The Supplement, which will become effective upon its publication in the Federal Register, is summarized below.
The IA Release and the Supplement
The IA Release contained the SEC’s guidance regarding investment advisers’ proxy voting responsibilities under fiduciary principles and Rule 206(4)-6 under the Advisers Act. In particular, much of the IA Release was devoted to providing guidance to investment advisers that rely on the assistance of a Proxy Adviser to fulfill some part of their proxy voting responsibilities. The IA Release’s guidance provided detailed examples of matters that an investment adviser “should consider” when relying on a Proxy Adviser and followed a Q&A format with six questions. The SEC followed that format in the Supplement by adding a new Question 2.1:
Question 2.1. In some cases, proxy advisory firms assist clients, including investment advisers, with voting execution, including through an electronic vote management system that allows the proxy advisory firm to: (1) populate each client’s votes shown on the proxy advisory firm’s electronic voting platform with the proxy advisory firm’s recommendations based on that client’s voting instructions to the firm (“pre-population”); and/or (2) automatically submit the client’s votes to be counted (“automated voting”). Pre-population and automated voting generally occur prior to the submission deadline for proxies to be voted at the shareholder meeting. In various circumstances, an investment adviser, in the course of conducting a reasonable investigation into matters on which it votes, may become aware that an issuer that is the subject of a voting recommendation intends to file or has filed additional soliciting materials with the Commission setting forth the issuer’s views regarding the voting recommendation. These materials may or may not reasonably be expected to affect the investment adviser’s voting determination. In addition, these materials may become available after or around the same time that the investment adviser’s votes have been pre-populated but before the submission deadline for proxies to be voted at the shareholder meeting. In these circumstances, what steps should an investment adviser take to demonstrate that it is making voting determinations in a client’s best interest?
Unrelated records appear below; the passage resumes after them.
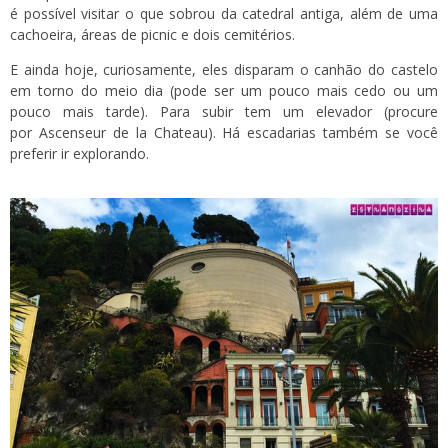
é possível visitar o que sobrou da catedral antiga, além de uma
cachoeira, áreas de picnic e dois cemitérios.
E ainda hoje, curiosamente, eles disparam o canhão do castelo
em torno do meio dia (pode ser um pouco mais cedo ou um
pouco mais tarde). Para subir tem um elevador (procure
por Ascenseur de la Chateau). Há escadarias também se você
preferir ir explorando.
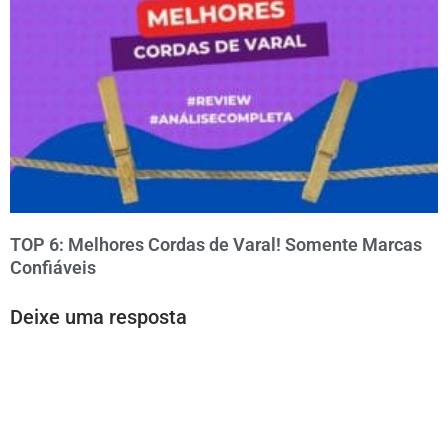
TOP 6: Melhores Cordas de Varal! Somente Marcas
Confiáveis
Deixe uma resposta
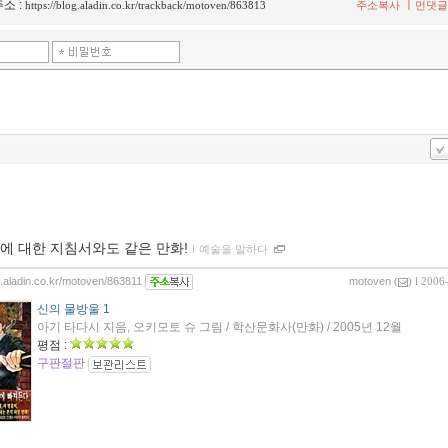
소 :
ㅣ
https://blog.aladin.co.kr/trackback/motoven/863813
주소복사
먼댓글
에 대한 지침서와도 같은 만화!
ｌ
예술을 말하다
og.aladin.co.kr/motoven/863811
motoven
(
) l 2006
신의 물방울 1
아기 타다시 지음, 오키모토 슈 그림 / 학산문화사(만화) / 2005년 12월
평점 :
구판절판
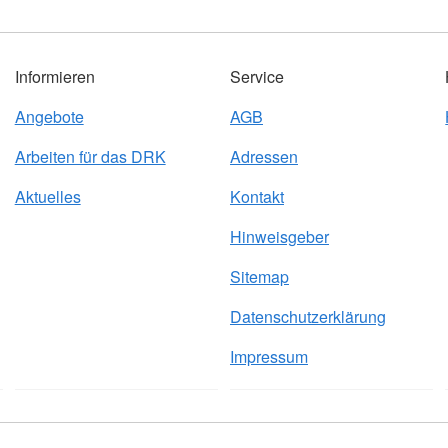
Informieren
Service
Angebote
AGB
Arbeiten für das DRK
Adressen
Aktuelles
Kontakt
Hinweisgeber
Sitemap
Datenschutzerklärung
Impressum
The SEC response to Question 2.1 notes that, in the IA Release, the SEC discussed steps an investment adviser should consider when it utilizes a Proxy Adviser, including assessing pre-populated votes shown on the Proxy Adviser’s electronic voting platform. The response then states that an investment adviser should consider whether its policies and procedures, including any on automated voting of proxies, are reasonably designed to ensure that it exercises voting authority in its client’s best interest.
Note: While the response repeats that an investment adviser is obligated to exercise its voting authority in its client’s best interest, it may not be in the client’s best interest for the adviser to make such a determination on every proposal, notwithstanding additional material from an issuer. Indeed, the prohibitive cost of undertaking a pre-vote determination with respect to every proposal is why many advisers choose to rely, in whole or in part, on the recommendations of a Proxy Adviser.
In particular, the SEC response states that an investment adviser should consider whether its policies and procedures cover instances where the investment adviser becomes aware that an issuer intends to file or has filed additional soliciting materials with the SEC after the investment adviser has received its Proxy Adviser’s voting advice but before the proxy submission deadline. Moreover, according to the response, if an issuer files additional information “sufficiently in advance of the [proxy] submission deadline and the additional information “would reasonably be expected to affect the investment adviser’s voting determination,” an investment adviser would need to consider such information before submitting a proxy to demonstrate that it is voting in its client’s best interest.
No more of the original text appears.